The word “mistake” was not uttered, but this is about as close as we’re going to get to Apple admitting they miscalculated with the current Mac Pro’s concept. One word that was uttered, however, was “sorry”. Here’s Schiller, after being asked whether they already had an external design in mind for the next-gen Mac Pros:

    We’re not going to get into exactly what stage we’re in, just that we told the team to take the time to do something really great. To do something that can be supported for a long time with customers with updates and upgrades throughout the years. We’ll take the time it takes to do that. The current Mac Pro, as we’ve said a few times, was constrained thermally and it restricted our ability to upgrade it. And for that, we’re sorry to disappoint customers who wanted that, and we’ve asked the team to go and re-architect and design something great for the future that those Mac Pro customers who want more expandability, more upgradability in the future. It’ll meet more of those needs.

Fuck 'em. That little catastrophe is four fuckin' years old now and you're just now thinking "maybe we ought to try and retain some of our pro users"?

    Federighi: “I think if you use Xcode downloads as a metric, it’s possible software developers are actually our largest pro audience. It’s growing very quickly, it’s been fantastic.”

If you've ever found something in Linux that claims to run in OS X, you've downloaded XCode.

    or examples of the type of software that the current Mac Pro isn’t well-suited for, Federighi mentioned VR: “Those can be in VR, those can be in certain kinds of high end cinema production tasks where most of the software out there that’s been written to target those doesn’t know how to balance itself well across multiple GPUs, but can scale across a single large GPU.”

It's almost as if Media Composer and Symphony were being optimized to run on PC. I know this: I'm running 16 cores at performance easily three or four times better than the hottest Mac Pro available and the rig cost me $3k out the door. Not only that, but right next to me is a nine (9!) year old mac pro that runs faster than the current $7k mac pro. By the time the new ones come out, the fucker will be ten.years.old. And maybe computer technology sits still more than it used to but I have an eight core virtualized server chip capable of clocking to 4.5GHz and it cost me less than a thousand dollars eighteen months ago. If I wanted that kind of performance in MacVille I'd be out $25k.

WanderingEng:

    Fuck 'em.

My anecdote: I had PC computers I never really liked, then I bought the first iPhone. It just worked. Well. It was slick, it was easy, it was intuitive. I bought an iPod. I bought a MacBook which I loved. Another iPhone. An iPad. Another iPhone.
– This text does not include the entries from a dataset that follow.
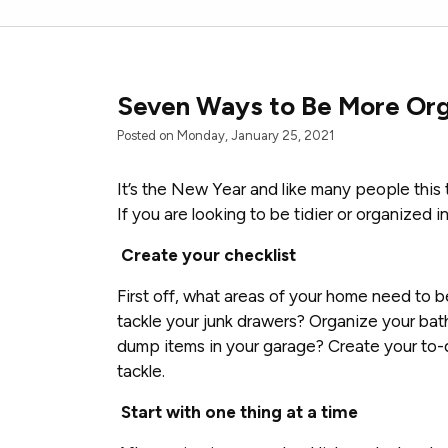
Seven Ways to Be More Org
Posted on Monday, January 25, 2021
It’s the New Year and like many people this 
If you are looking to be tidier or organized 
Create your checklist
First off, what areas of your home need to 
tackle your junk drawers? Organize your bath
dump items in your garage? Create your to-d
tackle.
Start with one thing at a time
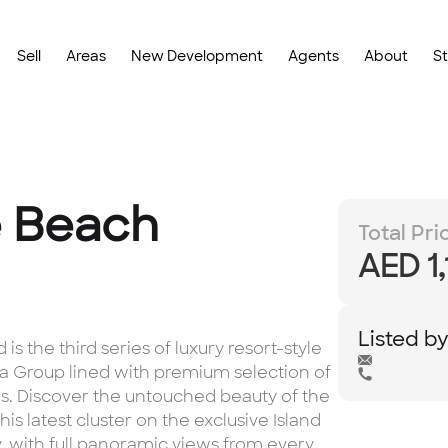
Sell
Areas
New Development
Agents
About
S
e Beach
Total Pri
AED 1
Listed b
s the third series of luxury resort-style
a Group lined with premium selection of
s. Discover the untouched beauty of the
s latest cluster on the exclusive Island
ty, with full panoramic views from every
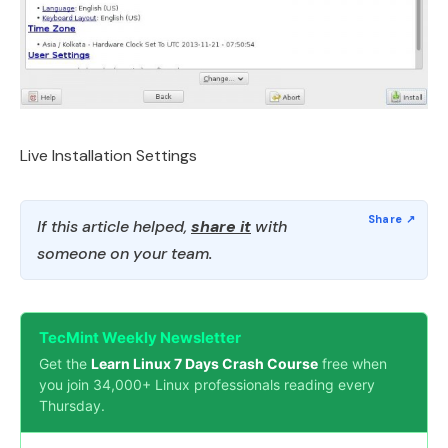
Live Installation Settings
If this article helped,
share it
with
someone on your team.
TecMint Weekly Newsletter
Get the
Learn Linux 7 Days Crash Course
free when
you join 34,000+ Linux professionals reading every
Thursday.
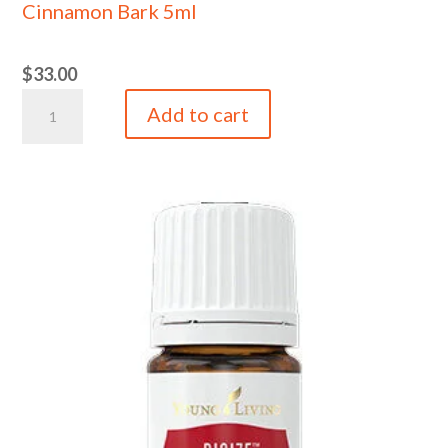
Cinnamon Bark 5ml
$
33.00
Cinnamon
Add to cart
Bark
5ml
quantity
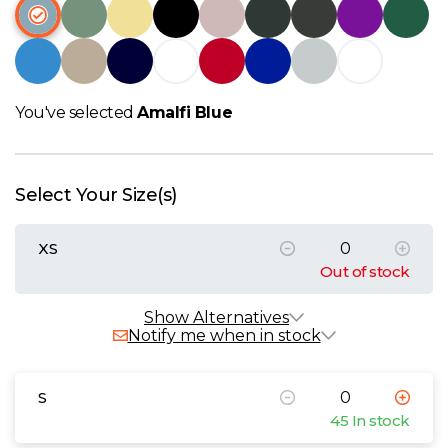
W
Y
View all Brands
You've selected
Amalfi Blue
Select Your Size(s)
XS
Out of stock
Show Alternatives
Notify me when in stock
S
45 In stock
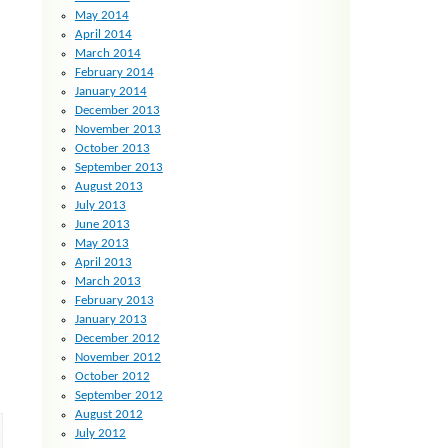
May 2014
April 2014
March 2014
February 2014
January 2014
December 2013
November 2013
October 2013
September 2013
August 2013
July 2013
June 2013
May 2013
April 2013
March 2013
February 2013
January 2013
December 2012
November 2012
October 2012
September 2012
August 2012
July 2012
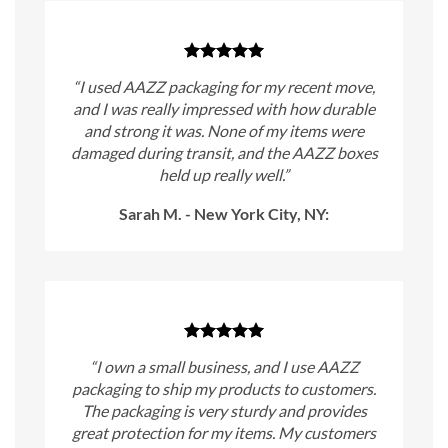
“I used AAZZ packaging for my recent move,
and I was really impressed with how durable
and strong it was. None of my items were
damaged during transit, and the AAZZ boxes
held up really well.”
Sarah M. - New York City, NY:
“I own a small business, and I use AAZZ
packaging to ship my products to customers.
The packaging is very sturdy and provides
great protection for my items. My customers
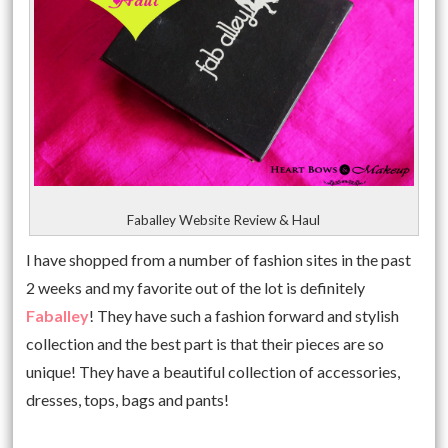
Faballey Website Review & Haul
I have shopped from a number of fashion sites in the past
2 weeks and my favorite out of the lot is definitely
Faballey
! They have such a fashion forward and stylish
collection and the best part is that their pieces are so
unique! They have a beautiful collection of accessories,
dresses, tops, bags and pants!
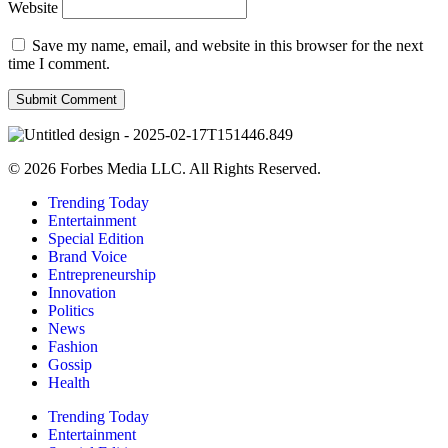
Website
Save my name, email, and website in this browser for the next
time I comment.
© 2026 Forbes Media LLC. All Rights Reserved.
Trending Today
Entertainment
Special Edition
Brand Voice
Entrepreneurship
Innovation
Politics
News
Fashion
Gossip
Health
Trending Today
Entertainment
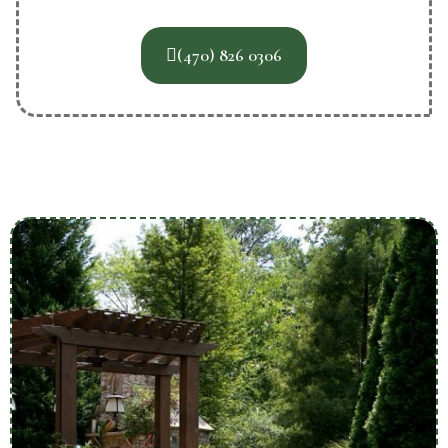
(470) 826 0306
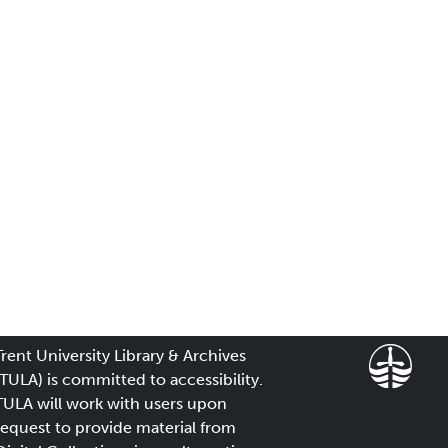
Trent University Library & Archives
(TULA) is committed to accessibility.
TULA will work with users upon
request to provide material from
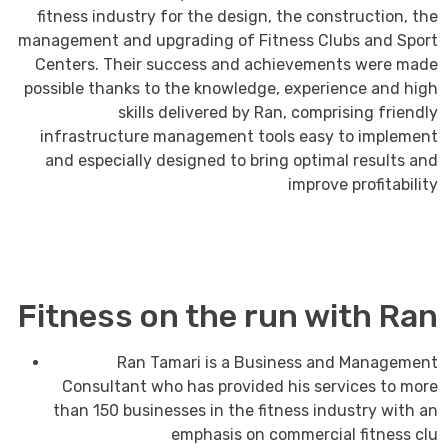
fitness industry for the design, the construction, the
management and upgrading of Fitness Clubs and Sport
Centers. Their success and achievements were made
possible thanks to the knowledge, experience and high
skills delivered by Ran, comprising friendly
infrastructure management tools easy to implement
and especially designed to bring optimal results and
improve profitability
Fitness on the run with Ran
Ran Tamari is a Business and Management
Consultant who has provided his services to more
than 150 businesses in the fitness industry with an
emphasis on commercial fitness clu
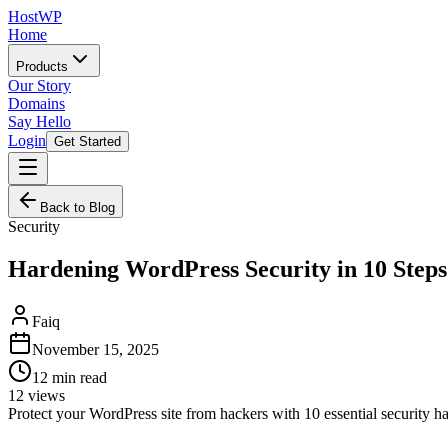
HostWP
Home
Products
Our Story
Domains
Say Hello
Login
Get Started
Back to Blog
Security
Hardening WordPress Security in 10 Steps
Faiq
November 15, 2025
12
min read
12
views
Protect your WordPress site from hackers with 10 essential security h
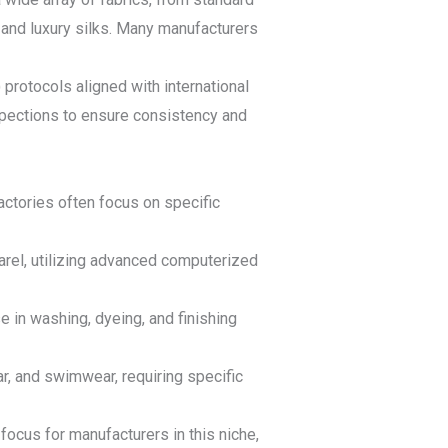
 and luxury silks. Many manufacturers
protocols aligned with international
nspections to ensure consistency and
actories often focus on specific
arel, utilizing advanced computerized
 in washing, dyeing, and finishing
r, and swimwear, requiring specific
focus for manufacturers in this niche,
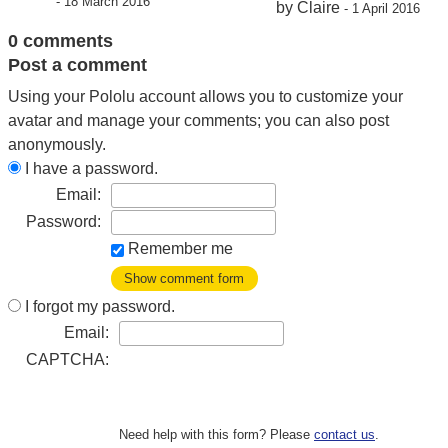
- 18 March 2016
by Claire
- 1 April 2016
0 comments
Post a comment
Using your Pololu account allows you to customize your
avatar and manage your comments; you can also post
anonymously.
I have a password.
Email:
Password:
Remember me
Show comment form
I forgot my password.
Email:
CAPTCHA:
Need help with this form? Please
contact us
.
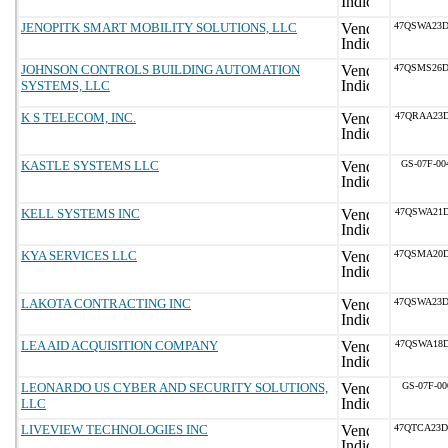
JENOPITK SMART MOBILITY SOLUTIONS, LLC
47QSWA23D
JOHNSON CONTROLS BUILDING AUTOMATION
47QSMS26D
SYSTEMS, LLC
K S TELECOM, INC.
47QRAA23D
KASTLE SYSTEMS LLC
GS-07F-0
KELL SYSTEMS INC
47QSWA21D
KYA SERVICES LLC
47QSMA20D
LAKOTA CONTRACTING INC
47QSWA23D
LEA AID ACQUISITION COMPANY
47QSWA18D
LEONARDO US CYBER AND SECURITY SOLUTIONS,
GS-07F-00
LLC
LIVEVIEW TECHNOLOGIES INC
47QTCA23D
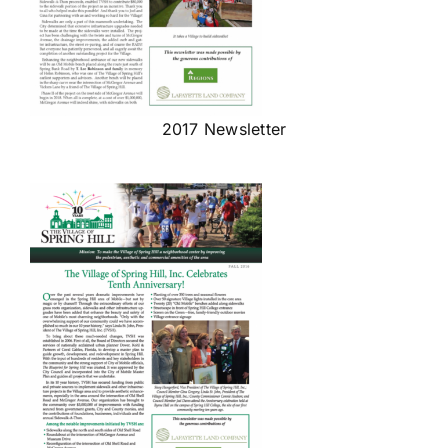
2017 Newsletter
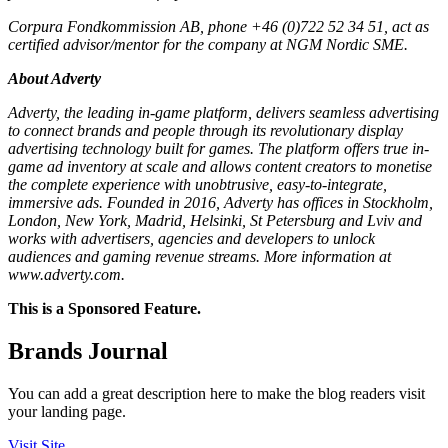
Corpura Fondkommission AB, phone +46 (0)722 52 34 51, act as
certified advisor/mentor for the company at NGM Nordic SME.
About Adverty
Adverty, the leading in-game platform, delivers seamless advertising
to connect brands and people through its revolutionary display
advertising technology built for games. The platform offers true in-
game ad inventory at scale and allows content creators to monetise
the complete experience with unobtrusive, easy-to-integrate,
immersive ads. Founded in 2016, Adverty has offices in Stockholm,
London, New York, Madrid, Helsinki, St Petersburg and Lviv and
works with advertisers, agencies and developers to unlock
audiences and gaming revenue streams. More information at
www.adverty.com.
This is a Sponsored Feature.
Brands Journal
You can add a great description here to make the blog readers visit
your landing page.
Visit Site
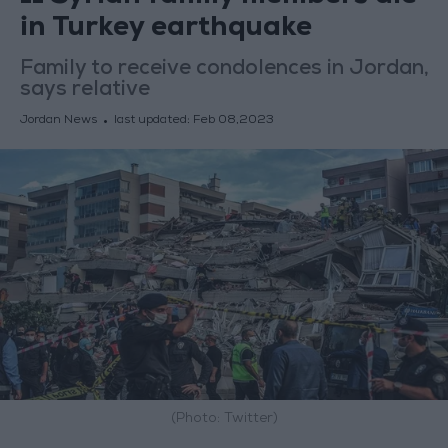
in Turkey earthquake
Family to receive condolences in Jordan,
says relative
Jordan News
last updated:
Feb 08,2023
(Photo: Twitter)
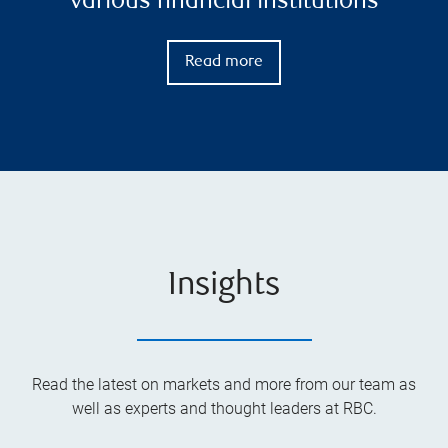
various financial institutions
Read more
Insights
Read the latest on markets and more from our team as
well as experts and thought leaders at RBC.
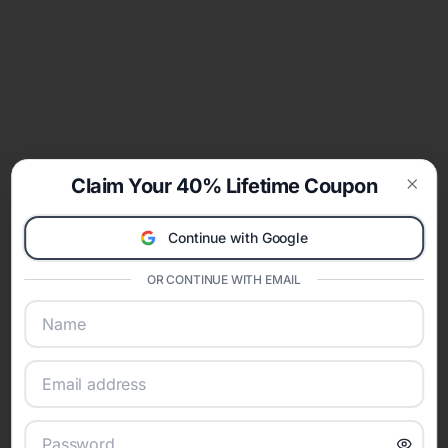
Claim Your 40% Lifetime Coupon
Clos
Continue with Google
OR CONTINUE WITH EMAIL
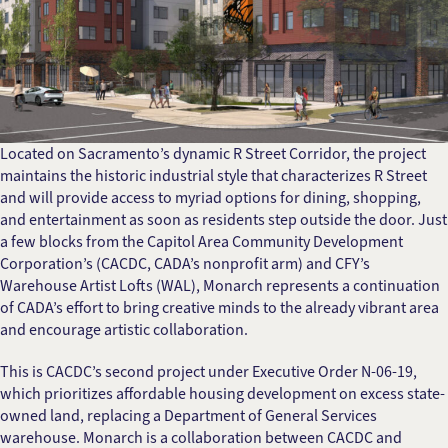
Located on Sacramento’s dynamic R Street Corridor, the project
maintains the historic industrial style that characterizes R Street
and will provide access to myriad options for dining, shopping,
and entertainment as soon as residents step outside the door. Just
a few blocks from the Capitol Area Community Development
Corporation’s (CACDC, CADA’s nonprofit arm) and CFY’s
Warehouse Artist Lofts (WAL), Monarch represents a continuation
of CADA’s effort to bring creative minds to the already vibrant area
and encourage artistic collaboration.
This is CACDC’s second project under Executive Order N-06-19,
which prioritizes affordable housing development on excess state-
owned land, replacing a Department of General Services
warehouse. Monarch is a collaboration between CACDC and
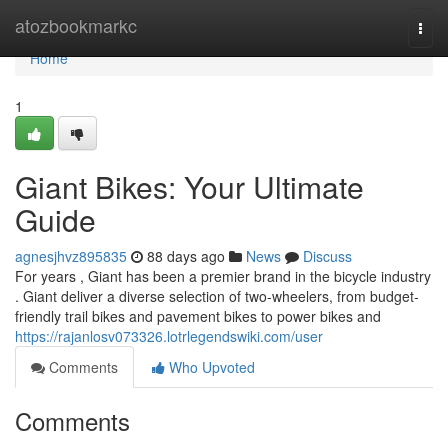
Home
atozbookmarkc
Togg
navi
Home
1
Giant Bikes: Your Ultimate
Guide
agnesjhvz895835
88 days ago
News
Discuss
For years , Giant has been a premier brand in the bicycle industry
. Giant deliver a diverse selection of two-wheelers, from budget-
friendly trail bikes and pavement bikes to power bikes and
https://rajanlosv073326.lotrlegendswiki.com/user
Comments
Who Upvoted
Comments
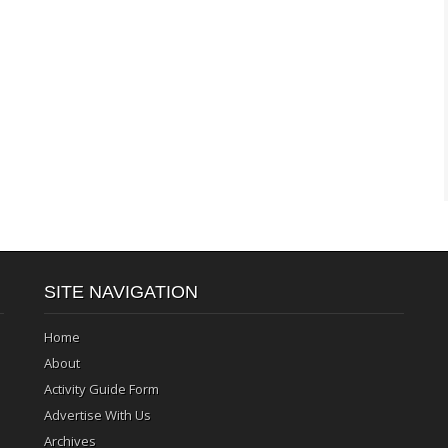
SITE NAVIGATION
Home
About
Activity Guide Form
Advertise With Us
Archives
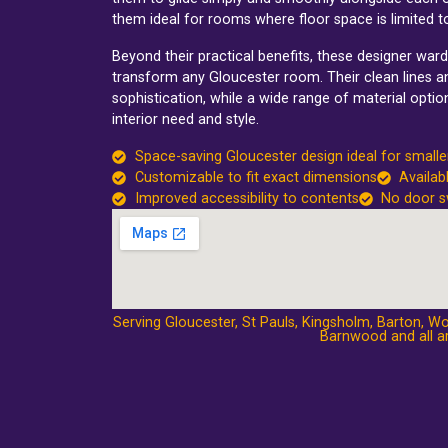
them ideal for rooms where floor space is limited 
Beyond their practical benefits, these designer wa
transform any Gloucester room. Their clean lines an
sophistication, while a wide range of material opti
interior need and style.
Space-saving Gloucester design ideal for small
Customizable to fit exact dimensions
Availab
Improved accessibility to contents
No door s
Serving Gloucester,
St Pauls
,
Kingsholm
,
Barton
,
Wo
Barnwood
and all a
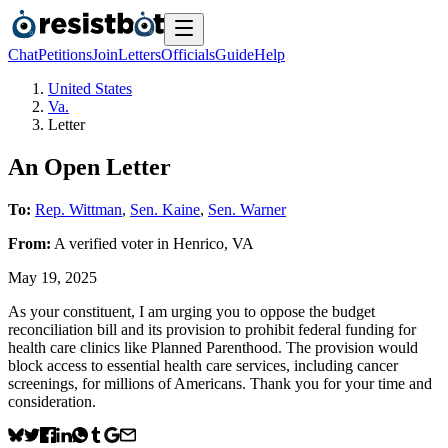
Chat
Petitions
Join
Letters
Officials
Guide
Help
United States
Va.
Letter
An Open Letter
To:
Rep. Wittman
,
Sen. Kaine
,
Sen. Warner
From:
A
verified voter
in
Henrico
,
VA
May 19, 2025
As your constituent, I am urging you to oppose the budget
reconciliation bill and its provision to prohibit federal funding for
health care clinics like Planned Parenthood. The provision would
block access to essential health care services, including cancer
screenings, for millions of Americans. Thank you for your time and
consideration.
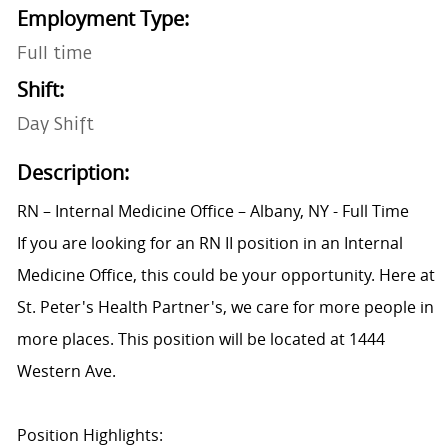
Employment Type:
Full time
Shift:
Day Shift
Description:
RN – Internal Medicine Office – Albany, NY - Full Time
If you are looking for an RN II position in an Internal
Medicine Office, this could be your opportunity. Here at
St. Peter's Health Partner's, we care for more people in
more places. This position will be located at 1444
Western Ave.
Position Highlights:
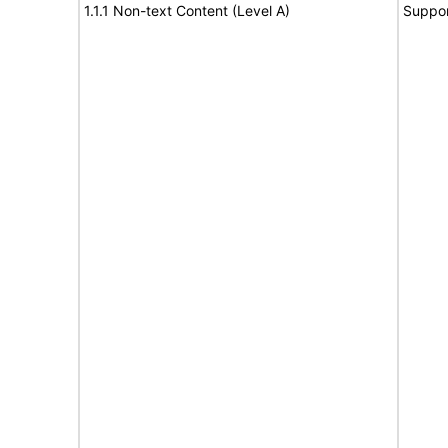
1.1.1 Non-text Content (Level A)
Suppor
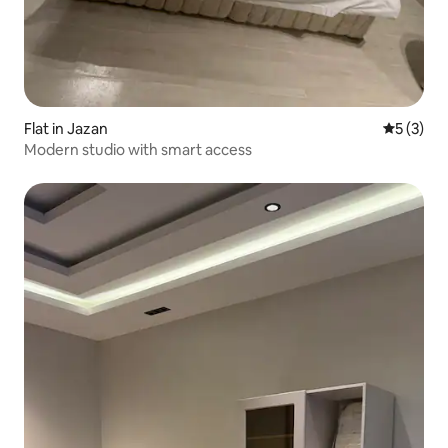
Flat in Jazan
5 out of 
5 (3)
Modern studio with smart access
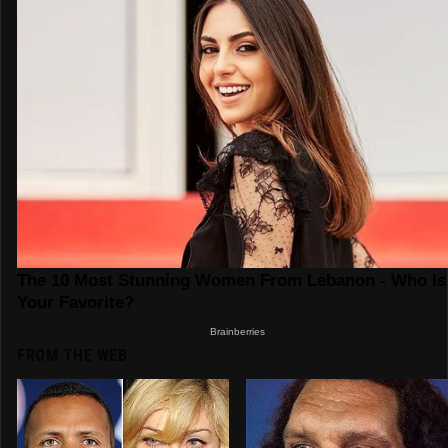
FROM THE WEB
Then Apple soldered the memory and hard drive to the motherboard. Eventually my 2008 MacBook wasn't cutting it, so I bought a four year old MBP on eBay and increased the RAM to 16 GB for $70 (it's $200 to upgrade from 8 to 16 GB on current MBPs). My 2.9 GHz i7 is probably an older processor by current standards, but it's $300 to move from a standard 2.7 GHz i5 to a 3.1 GHz i7. For $400, Apple will replace the standard 128 GB storage with 512 GB. For $150 I can replace the spinning disk in this computer with a 525 GB SSD. Once I pull the trigger on the SSD, I'll have spent less than $850 and am not convinced doubling that for a new MBP would have given me a significantly better experience.

I just don't see Apple as a brand making items that are targeted to me anymore. If they sold a MacBook Pro with user replaceable parts, maglock charging + two USB ports, if they sold an iPhone that had USB-C (Lightning is a dead-end), came with USB-C earbuds but still had a headphone jack, I'd keep shelling out for their products.

If (when) this iPhone dies, a new one is no longer the top of the list. I hope this computer will last at least a few more years, but if I had to replace it today I'd be looking at a Surface. The little HP laptop I have at work is a nice enough experience. And Windows 10 looks nice.

What really put the nail in the coffin in my mind was having the "courage" to remove the headphone jack from the iPhone and leave Lightning, then roll out a MBP with USB-C and a headphone jack.

It's just my anecdote, one user whose Apple spending isn't even a blip on the sales in my neighborhood, but I think they've screwed up.